The resulting topological space is just a $\mathfrak c$-sized disjoint union of copies of $\mathbb R$. Each copy corresponds to a composant of the original solenoid.
But wait! you say. You've disentangled my solenoid too much -- I wanted a topology coarser than this stupid one you've described.
Well, fair enough. But I can argue that no coarser topology than the one I've described will succeed in "unwrapping" your solenoid. In other words, mine is the coarsest possible topology that refines the solenoid's original topology and is locally connected.
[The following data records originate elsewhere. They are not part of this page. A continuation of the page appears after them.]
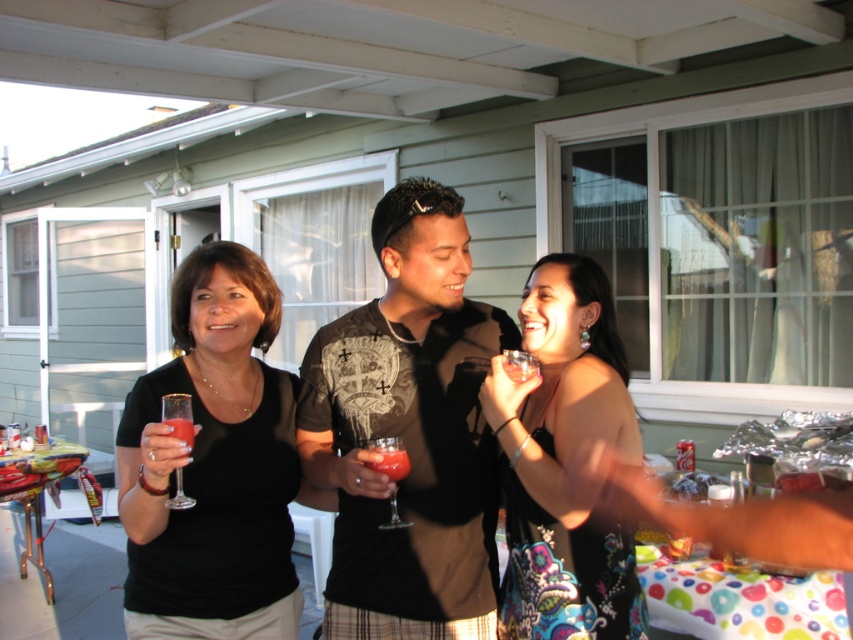 Question: Observing the image, what is the correct spatial positioning of shiny black dress at center in reference to matte glass at left?

Choices:
 (A) below
 (B) above

Answer: (A)

Question: Among these objects, which one is farthest from the camera?

Choices:
 (A) translucent glass wine glass at lower left
 (B) black matte dress at center

Answer: (A)

Question: Can you confirm if shiny black dress at center is positioned to the right of translucent glass drink at center?

Choices:
 (A) no
 (B) yes

Answer: (B)

Question: Which of the following is the farthest from the observer?

Choices:
 (A) [x=322, y=444]
 (B) [x=514, y=401]
 (C) [x=170, y=422]

Answer: (A)

Question: Observing the image, what is the correct spatial positioning of matte black shirt at center in reference to translucent glass wine glass at center?

Choices:
 (A) above
 (B) below

Answer: (A)

Question: Which object is closer to the camera taking this photo?

Choices:
 (A) shiny black dress at center
 (B) matte black shirt at center
 (C) black matte dress at center

Answer: (C) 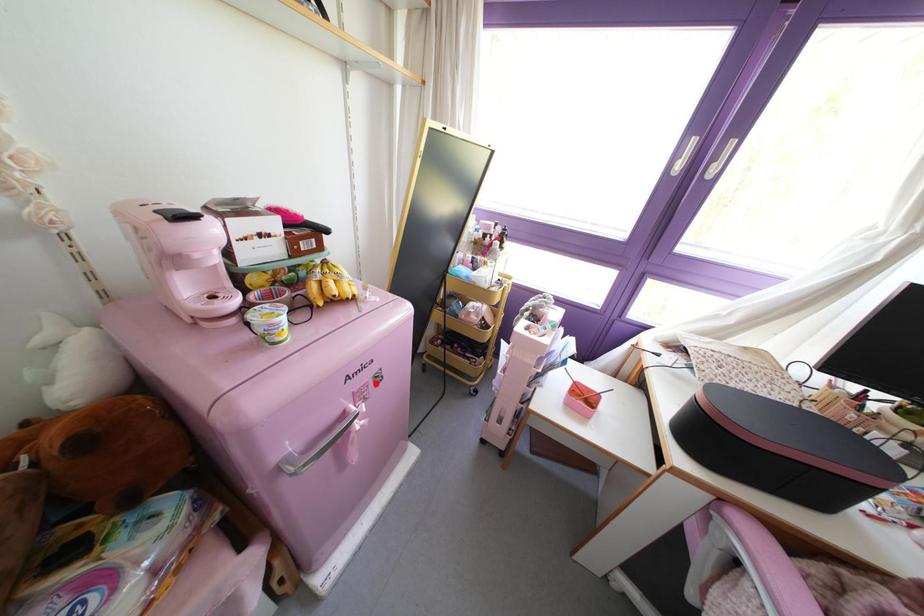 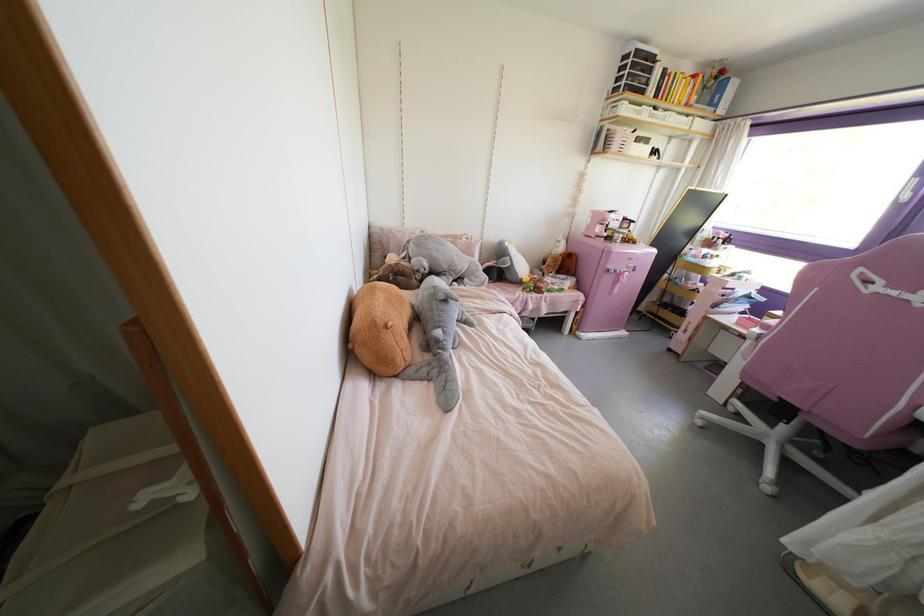 Where in the second image is the point corresponding to the highlighted location from the first image?

(633, 270) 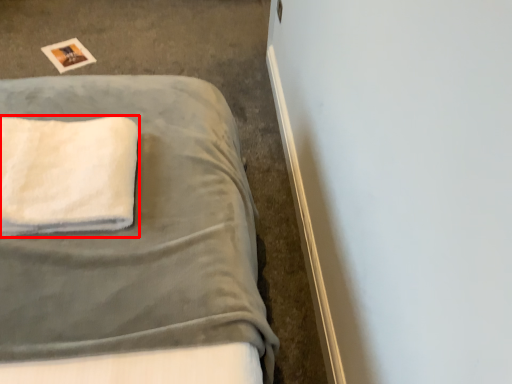 Question: From the image's perspective, what is the correct spatial relationship of towel (annotated by the red box) in relation to bed?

The reason is fairly simple: a connected and locally path connected space is path connected (here's a proof). Your disentangled solenoid should be locally arcwise connected (this is part of what I understand your word "unwrap" to mean -- furthermore, it's true of any space coarser than the one I've described). But I cannot, by refining the topology on a space, create an arc between two points that did not already have an arc between them (because an arc is compact Hausdorff, so it can't be created in a Hausdorff space by refininement). Thus the connected components of our refinement must be the path components of the solenoid. And these are precisely the composants.